Register it in sdks/__init__.py:get_runner.
Add the value to the --sdk Click choice in runner.py.
Add a matrix entry to .github/workflows/eval-nightly.yml.

The wire contract the daemon must honour: POST /v1/brains/{brainId}/ask returning text/event-stream with retrieve, answer_delta, citation, done, and error events.

Scorers

ExactScorer reads item["expected_substrings"] and returns 1.0 if any expected substring appears in the answer (case-insensitive by default), else 0.0. No network traffic.

JudgeScorer sends {question, reference_answer, candidate} to OpenAI Chat Completions in strict JSON-object mode at temperature=0.0. Default model gpt-4o ($2.50 / $10 per 1M tokens).

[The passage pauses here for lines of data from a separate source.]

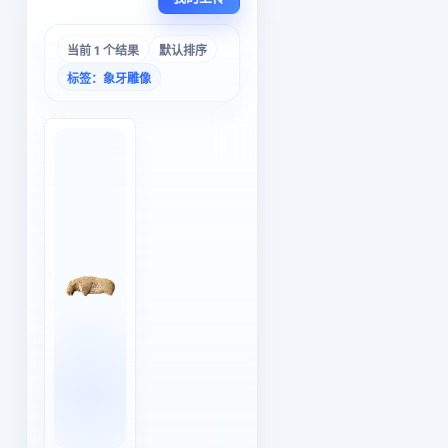
当前 1 个结果
默认排序
标签：象牙雕像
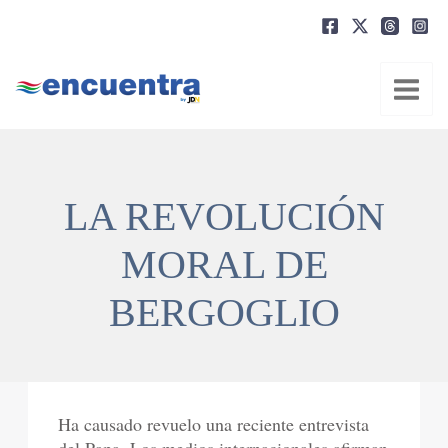
Ir
al
contenido
LA REVOLUCIÓN
MORAL DE
BERGOGLIO
Ha causado revuelo una reciente entrevista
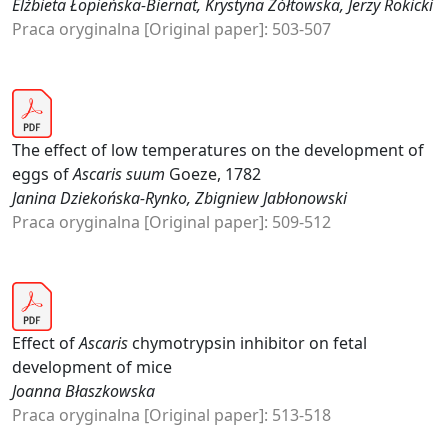
Elżbieta Łopieńska-Biernat, Krystyna Żółtowska, Jerzy Rokicki
Praca oryginalna [Original paper]: 503-507
The effect of low temperatures on the development of
eggs of
Ascaris suum
Goeze, 1782
Janina Dziekońska-Rynko, Zbigniew Jabłonowski
Praca oryginalna [Original paper]: 509-512
Effect of
Ascaris
chymotrypsin inhibitor on fetal
development of mice
Joanna Błaszkowska
Praca oryginalna [Original paper]: 513-518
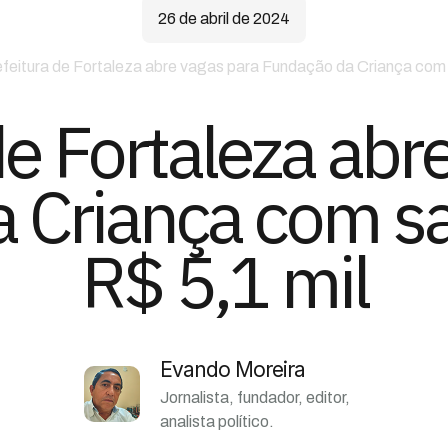
26 de abril de 2024
feitura de Fortaleza abre vagas para Fundação da Criança com s
de Fortaleza abr
 Criança com sal
R$ 5,1 mil
Evando Moreira
Jornalista, fundador, editor,
analista político.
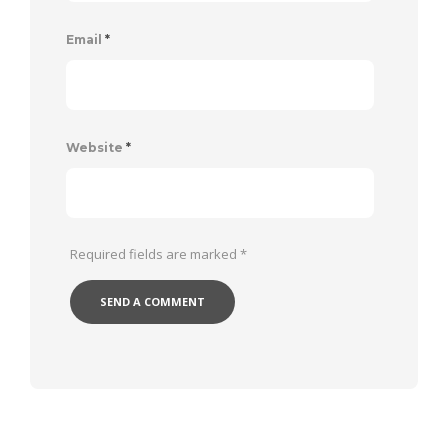
Email
*
Website
*
Required fields are marked
*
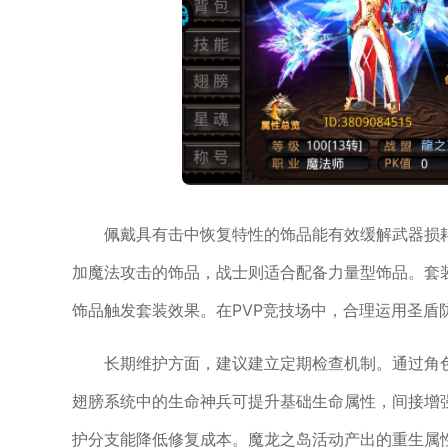
佩戴具有击中恢复特性的饰品能有效缓解武器损
加魔法攻击的饰品，战士则适合配备力量型饰品。套
饰品触发套装效果。在PVP竞技场中，合理运用圣盾
长期维护方面，建议建立定期检查机制。通过角
翅膀系统中的生命神兵可提升基础生命属性，间接增
护分支能降低修复成本。魔龙之岛活动产出的重生属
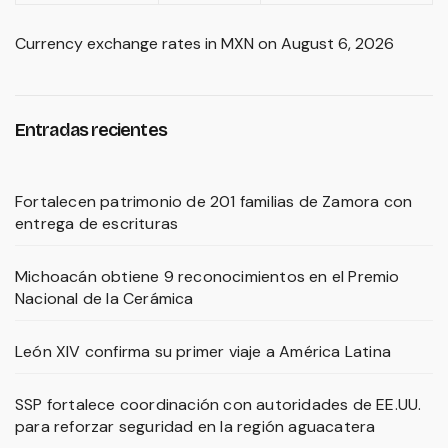
Currency exchange rates in
MXN
on August 6, 2026
Entradas recientes
Fortalecen patrimonio de 201 familias de Zamora con
entrega de escrituras
Michoacán obtiene 9 reconocimientos en el Premio
Nacional de la Cerámica
León XIV confirma su primer viaje a América Latina
SSP fortalece coordinación con autoridades de EE.UU.
para reforzar seguridad en la región aguacatera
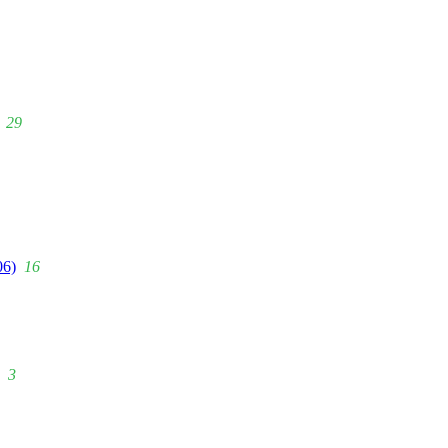
29
06)
16
3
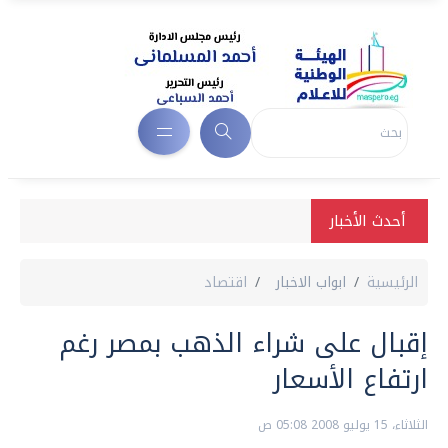
أحدث الأخبار
الرئيسية
ابواب الاخبار
اقتصاد
إقبال على شراء الذهب بمصر رغم
ارتفاع الأسعار
الثلاثاء، 15 يوليو 2008 05:08 ص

Budget enforced through JB_EVAL_BUDGET_USD; exceeding it raises BudgetExceededError and halts the run.

Runner-level pass threshold is score >= 0.5, independent of the scorer’s granularity.

Datasets

Every dataset line is a JSON object with id, question, expected_substrings (required for exact), reference_answer (required for judge), optional tags. Blank lines and lines starting with # are skipped.

Dataset	Purpose
`smoke.jsonl`	20 provider-agnostic factual questions. Fast, no API cost with Ollama.
`lme.jsonl`	100-question shared daemon benchmark used for `ask-augmented` and `search-retrieve-only` once the `eval` brain is populated.
`longmemeval_s.json`	Upstream LongMemEval-S JSON array, 500 questions. Run via the native Go replay path or the replay-backed tri-SDK script, not `runner.py`.

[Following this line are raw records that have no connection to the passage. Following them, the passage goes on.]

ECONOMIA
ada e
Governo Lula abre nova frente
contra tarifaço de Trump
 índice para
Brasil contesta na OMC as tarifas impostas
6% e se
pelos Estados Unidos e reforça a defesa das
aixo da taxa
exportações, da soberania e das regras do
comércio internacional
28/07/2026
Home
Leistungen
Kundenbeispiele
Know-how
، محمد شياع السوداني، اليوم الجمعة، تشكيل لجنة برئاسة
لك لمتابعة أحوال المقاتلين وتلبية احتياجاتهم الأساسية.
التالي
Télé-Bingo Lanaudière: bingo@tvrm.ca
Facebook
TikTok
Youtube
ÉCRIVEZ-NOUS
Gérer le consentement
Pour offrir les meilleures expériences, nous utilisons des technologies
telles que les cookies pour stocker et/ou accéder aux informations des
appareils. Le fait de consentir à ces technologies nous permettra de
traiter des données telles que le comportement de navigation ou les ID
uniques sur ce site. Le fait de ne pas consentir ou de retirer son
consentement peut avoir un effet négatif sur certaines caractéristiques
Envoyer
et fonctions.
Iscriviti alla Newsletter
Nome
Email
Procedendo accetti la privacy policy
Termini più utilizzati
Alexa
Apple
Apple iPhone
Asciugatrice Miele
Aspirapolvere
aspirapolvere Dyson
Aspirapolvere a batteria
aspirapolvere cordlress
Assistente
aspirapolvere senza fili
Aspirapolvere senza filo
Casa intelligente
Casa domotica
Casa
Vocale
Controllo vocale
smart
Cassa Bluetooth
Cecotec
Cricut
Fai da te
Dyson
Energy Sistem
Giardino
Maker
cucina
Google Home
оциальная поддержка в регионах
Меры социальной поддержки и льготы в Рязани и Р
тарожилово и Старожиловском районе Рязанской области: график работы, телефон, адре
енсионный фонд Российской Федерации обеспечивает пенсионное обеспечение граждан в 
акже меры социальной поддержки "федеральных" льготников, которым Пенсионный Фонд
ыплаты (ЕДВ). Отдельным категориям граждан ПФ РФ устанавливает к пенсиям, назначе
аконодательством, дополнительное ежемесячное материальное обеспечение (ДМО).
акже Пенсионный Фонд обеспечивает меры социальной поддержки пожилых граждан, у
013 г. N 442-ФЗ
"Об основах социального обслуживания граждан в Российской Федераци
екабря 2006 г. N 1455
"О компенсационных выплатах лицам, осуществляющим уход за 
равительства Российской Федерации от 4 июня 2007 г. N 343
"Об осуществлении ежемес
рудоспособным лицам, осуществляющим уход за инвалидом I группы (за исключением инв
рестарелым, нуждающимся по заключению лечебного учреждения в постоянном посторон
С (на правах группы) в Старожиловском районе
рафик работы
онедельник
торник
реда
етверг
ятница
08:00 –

Add a new dataset by dropping <name>.jsonl into datasets/ and passing --dataset datasets/<name>.jsonl. No code change.

Interpreting results

runner.py writes an EvalScore JSON at results/<date>/<sdk>.json:

{
  "sdk": "<sdk>",
  "scorer": "<scorer>",
  "total": 0,
  "passed": 0,
  "pass_rate": 0,
  "mean_score": 0,
  "started_at": "<iso-8601>",
  "finished_at": "<iso-8601>",
  "brain": "<brain-id>",
  "questions": [
    {
      "id": "q-001",
      "question": "...",
      "answer": "...",
      "score": 0,
      "passed": false,
      "latency_ms": 0,
      "citations": []
    }
  ]
}

pass_rate is the gate against --floor. mean_score gives continuous quality where the judge returns fractional scores. Citations and the per-question error string are the debugging surface. The Go LME runner adds judge_verdict (correct, abstain_correct, etc.) and cost_accounting.total_usd for replay runs.

Cost and rate limits

Running full LongMemEval with gpt-4o-mini as reader and judge across three SDKs on 500 questions lands at roughly $3-$5 per day, or $100-$150 per month if you run nightly. The Go replay path takes --max-cost-usd 20 by default and aborts when the cumulative spend exceeds it.

Judge calls are serial in the Python runner, which caps judge QPS at the OpenAI rate limit. Tri-SDK replay concurrency defaults to 16.